It is more than a legal problem for the grocery store chain, which employs about 280,000 people in the United States. Only the San Diego store is in trouble for the Spanish-language ban, but it is a practical problem as well.
About 32 percent of the border community there is Hispanic. So how will the Albertsons, a short walk away from Mexico, serve its Spanish-speakers?
The U.S. Equal Employment Opportunity Commission filed the complaint, alleging store managers reprimanded employees for speaking Spanish on the job. The lawsuit claims workers were barred from speaking Spanish around non-Spanish speakers, and they also couldn't talk to Spanish-speaking customers in the language.
According to the EEOC, employees complained but nothing changed.

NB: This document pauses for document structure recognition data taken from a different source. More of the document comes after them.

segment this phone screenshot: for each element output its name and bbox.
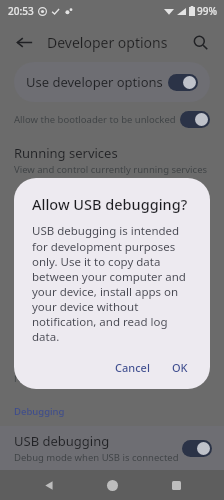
staticText: Running services <box>14 144 118 162</box>
staticText: Use developer options <box>26 73 163 91</box>
staticText: Grammatical gender <box>14 353 140 371</box>
staticText: 99% <box>197 4 217 18</box>
button[interactable]: Toggle <box>168 74 198 91</box>
staticText: Debugging <box>14 405 65 418</box>
button[interactable]: USB debugging <box>0 426 224 470</box>
staticText: OK <box>172 360 188 375</box>
button[interactable]: Toggle <box>180 111 210 128</box>
button[interactable]: Grammatical gender <box>0 351 224 387</box>
staticText: Quick settings developer tiles <box>14 321 194 339</box>
button[interactable]: Running services <box>0 142 224 178</box>
staticText: 20:53 <box>8 4 34 18</box>
button[interactable]: Toggle <box>182 440 212 457</box>
button[interactable]: Recents <box>161 470 191 500</box>
staticText: USB debugging is intended for developmen… <box>32 223 196 344</box>
staticText: Debug mode when USB is connected <box>14 451 179 464</box>
staticText: USB debugging <box>14 432 110 450</box>
staticText: View and control currently running servi… <box>14 163 208 176</box>
staticText: Not specified <box>14 372 73 385</box>
button[interactable]: Cancel <box>107 354 158 381</box>
staticText: Allow the bootloader to be unlocked <box>14 113 176 126</box>
staticText: Cancel <box>115 360 150 375</box>
staticText: Allow USB debugging? <box>32 194 188 214</box>
button[interactable]: OK <box>164 354 196 381</box>
button[interactable]: Use developer options <box>14 62 210 102</box>
staticText: Developer options <box>47 33 168 52</box>
button[interactable]: Home <box>97 470 127 500</box>
button[interactable]: Back <box>34 470 64 500</box>
button[interactable]: Search <box>182 24 218 60</box>
button[interactable]: Quick settings developer tiles <box>0 319 224 341</box>
button[interactable]: Back <box>6 24 42 60</box>
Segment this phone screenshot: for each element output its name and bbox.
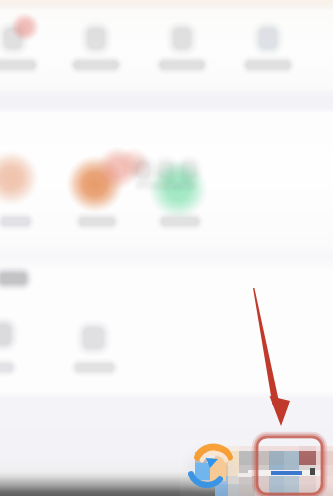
button[interactable]: [0, 270, 333, 392]
button[interactable]: [0, 10, 333, 90]
button[interactable]: Highlighted download button: [0, 0, 333, 496]
button[interactable]: [0, 112, 333, 246]
other: Highlighted menu button: [0, 0, 333, 496]
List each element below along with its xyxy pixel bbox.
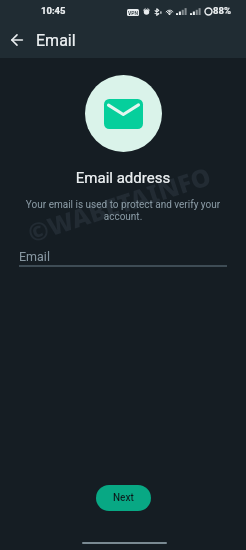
staticText: Email address — [0, 169, 246, 187]
staticText: Next — [113, 492, 134, 504]
staticText: Your email is used to protect and verify… — [24, 199, 222, 223]
staticText: 10:45 — [41, 5, 66, 16]
button[interactable]: Next — [96, 485, 151, 511]
staticText: Email — [36, 31, 76, 50]
staticText: Email — [19, 249, 50, 264]
staticText: ©WABETAINFO — [23, 158, 215, 249]
staticText: VPN — [128, 10, 139, 16]
staticText: 88% — [213, 5, 231, 16]
button[interactable]: Back — [0, 22, 33, 58]
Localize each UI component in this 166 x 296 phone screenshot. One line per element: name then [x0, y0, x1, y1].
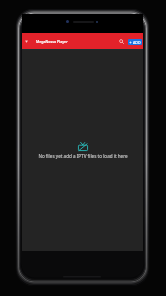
button[interactable]: Search [117, 37, 126, 46]
button[interactable]: ADD [128, 39, 142, 45]
button[interactable]: Menu [23, 38, 30, 45]
staticText: MegaNosso Player [36, 39, 68, 44]
staticText: No files yet add a IPTV files to load it… [38, 153, 128, 159]
staticText: ADD [133, 40, 141, 45]
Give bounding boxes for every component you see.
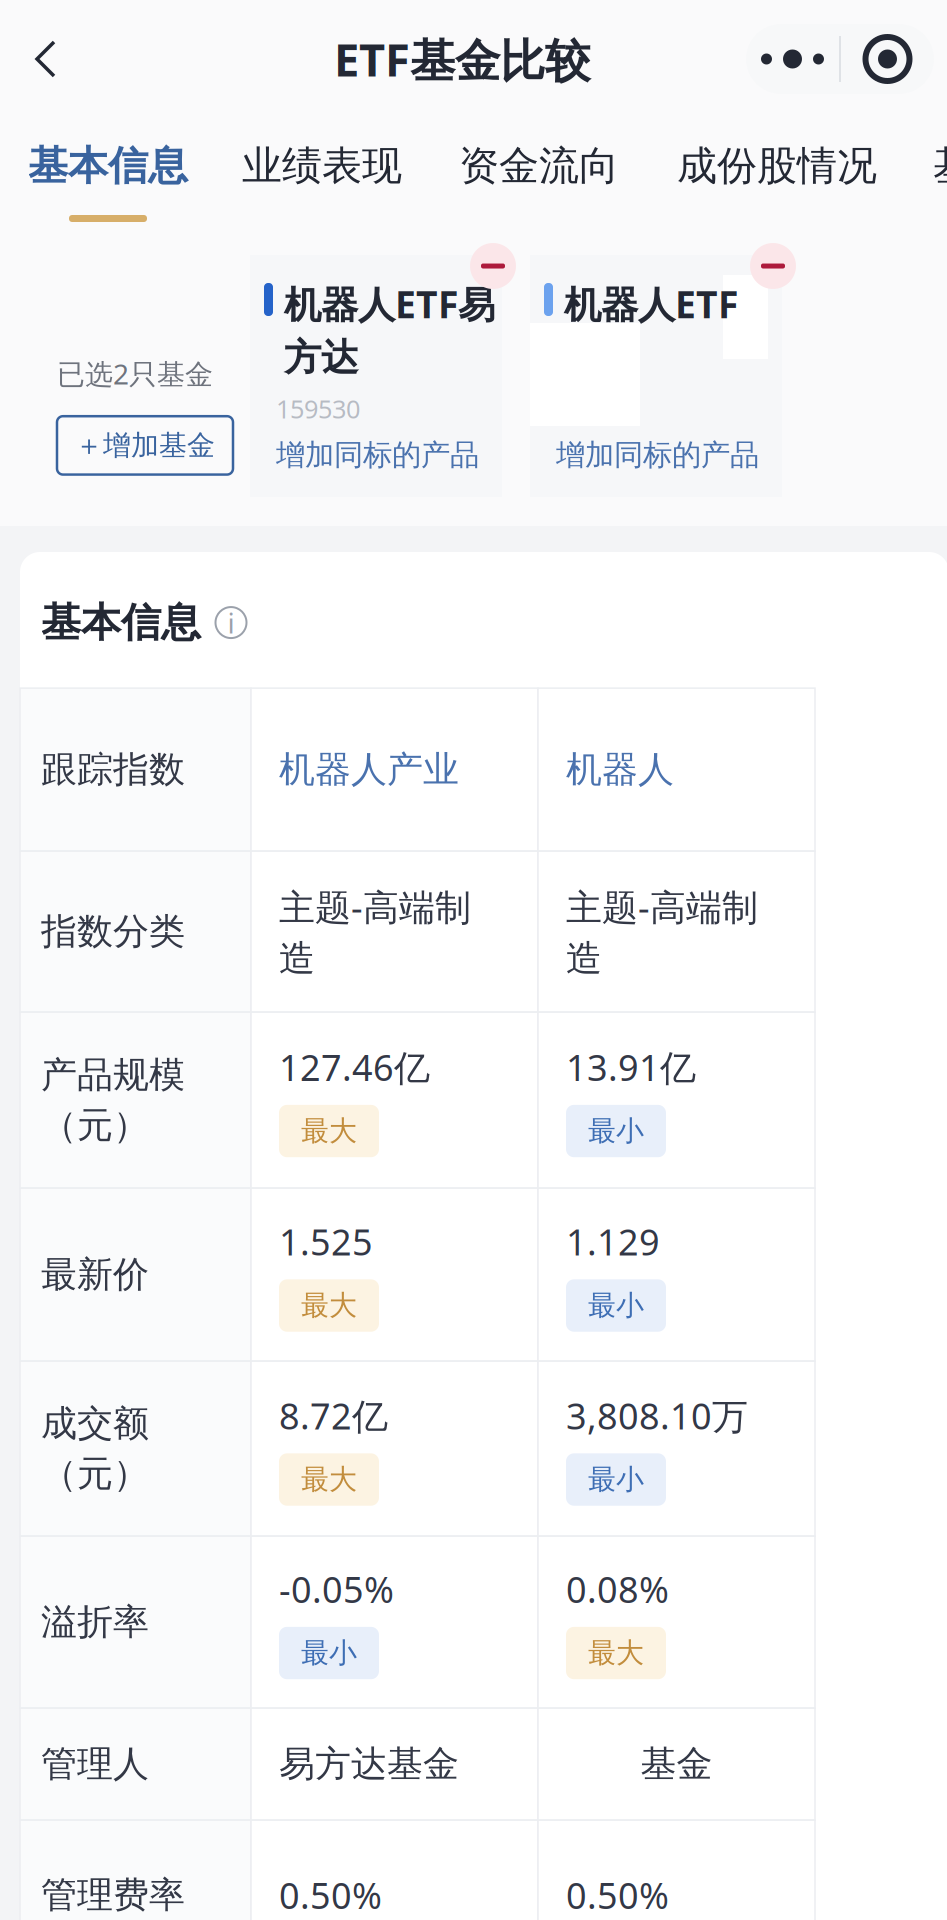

Christopher Green, director of the EEOC's San Diego office, said workers should report such harassment.
"It is equally important for employers to make certain that harassment is investigated and addressed appropriately."
Albertons released a statement refuting the claims.
"Albertsons serves a diverse customer population and encourages employees with foreign language abilities to use those skills to serve its customers," the statement said.
Census records show the Hispanic population increased in San Diego area by 5 percent over the previous decade. However, it is one of the few border towns that does not have a Hispanic majority.
According to reports, that is changing. While many immigrants push past to Los Angeles, which has nearly 10 percent of the nation's Hispanic population, many settle, raise children and buy homes in San Diego.